A Justiça do Rio de Janeiro determinou a internação de um adolescente envolvido em um estupro coletivo ocorrido em março deste ano, em um apartamento no bairro de Copacabana. A decisão foi proferida pela juíza Vanessa Cavalieri, da Vara da Infância e Juventude da Capital.
Na sentença, a magistrada considerou a gravidade da conduta e a violência empregada, destacando que o jovem teria planejado uma emboscada contra a vítima, de 17 anos, com quem mantinha um relacionamento.
Medida socioeducativa e investigação
O adolescente foi submetido à medida socioeducativa de internação, sem possibilidade de atividades externas por um período inicial de seis meses. Na decisão, a juíza afirmou que “a gravidade da infração e a falha da rede familiar em prover limites adequados justificam a medida extrema, visando à ressocialização do jovem e a preservação da ordem pública”.
Além do menor, outros quatro homens adultos são investigados por participação no crime.
Depoimento da vítima teve papel central
Um dos pontos determinantes da sentença foi a valorização do depoimento da vítima. A magistrada ressaltou que, em crimes sexuais, geralmente cometidos sem testemunhas, a palavra da vítima possui especial relevância.

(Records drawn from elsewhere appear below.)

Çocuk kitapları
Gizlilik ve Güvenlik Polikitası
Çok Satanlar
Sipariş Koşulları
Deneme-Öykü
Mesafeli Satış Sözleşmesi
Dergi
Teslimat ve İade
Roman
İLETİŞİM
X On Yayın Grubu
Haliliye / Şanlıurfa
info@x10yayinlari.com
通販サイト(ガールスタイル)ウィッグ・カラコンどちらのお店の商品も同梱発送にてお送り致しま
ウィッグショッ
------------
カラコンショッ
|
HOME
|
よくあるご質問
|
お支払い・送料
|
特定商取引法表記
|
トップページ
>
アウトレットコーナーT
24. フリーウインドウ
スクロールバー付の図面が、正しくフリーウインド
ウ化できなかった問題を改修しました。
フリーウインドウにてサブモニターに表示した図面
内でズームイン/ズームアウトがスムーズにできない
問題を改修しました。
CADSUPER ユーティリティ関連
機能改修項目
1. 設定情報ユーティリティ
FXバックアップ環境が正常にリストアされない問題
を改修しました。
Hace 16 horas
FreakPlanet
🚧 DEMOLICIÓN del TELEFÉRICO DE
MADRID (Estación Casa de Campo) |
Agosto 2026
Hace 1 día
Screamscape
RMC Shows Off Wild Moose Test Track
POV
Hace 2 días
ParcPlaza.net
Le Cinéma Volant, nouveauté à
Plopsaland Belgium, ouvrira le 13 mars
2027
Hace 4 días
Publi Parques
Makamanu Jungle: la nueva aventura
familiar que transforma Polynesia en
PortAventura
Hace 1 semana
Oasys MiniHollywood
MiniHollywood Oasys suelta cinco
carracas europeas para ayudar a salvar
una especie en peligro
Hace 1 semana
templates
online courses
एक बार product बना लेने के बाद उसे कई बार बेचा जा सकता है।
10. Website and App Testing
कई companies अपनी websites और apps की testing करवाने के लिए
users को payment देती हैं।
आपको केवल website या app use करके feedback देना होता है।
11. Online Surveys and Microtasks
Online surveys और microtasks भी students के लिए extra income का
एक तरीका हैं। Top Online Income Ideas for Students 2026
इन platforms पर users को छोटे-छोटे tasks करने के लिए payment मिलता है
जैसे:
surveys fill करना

O relato da jovem foi considerado coerente e detalhado, além de estar respaldado por exames de corpo de delito que confirmaram agressões físicas, como socos e chutes.
Perspectiva de gênero e proteção à vítima
Para fundamentar a decisão, a juíza aplicou o Protocolo para Julgamento sob Perspectiva de Gênero do Conselho Nacional de Justiça, que orienta magistrados a considerar desigualdades históricas e relações de poder em casos de violência contra mulheres.
A sentença destacou que a valorização do depoimento da vítima não compromete o equilíbrio do processo, mas contribui para garantir a igualdade material, diante das dificuldades enfrentadas por vítimas de violência sexual para comprovar a ausência de consentimento.
Depoimento único para evitar revitimização
Como forma de preservar o bem-estar da jovem, o Judiciário adotou a realização de um único depoimento especial, compartilhado entre a Vara da Infância e Juventude e a Vara Criminal responsável pelo caso dos adultos investigados.
A medida evitou que a vítima precisasse repetir diversas vezes o relato dos fatos, reduzindo o risco de revitimização e assegurando uma escuta mais humanizada.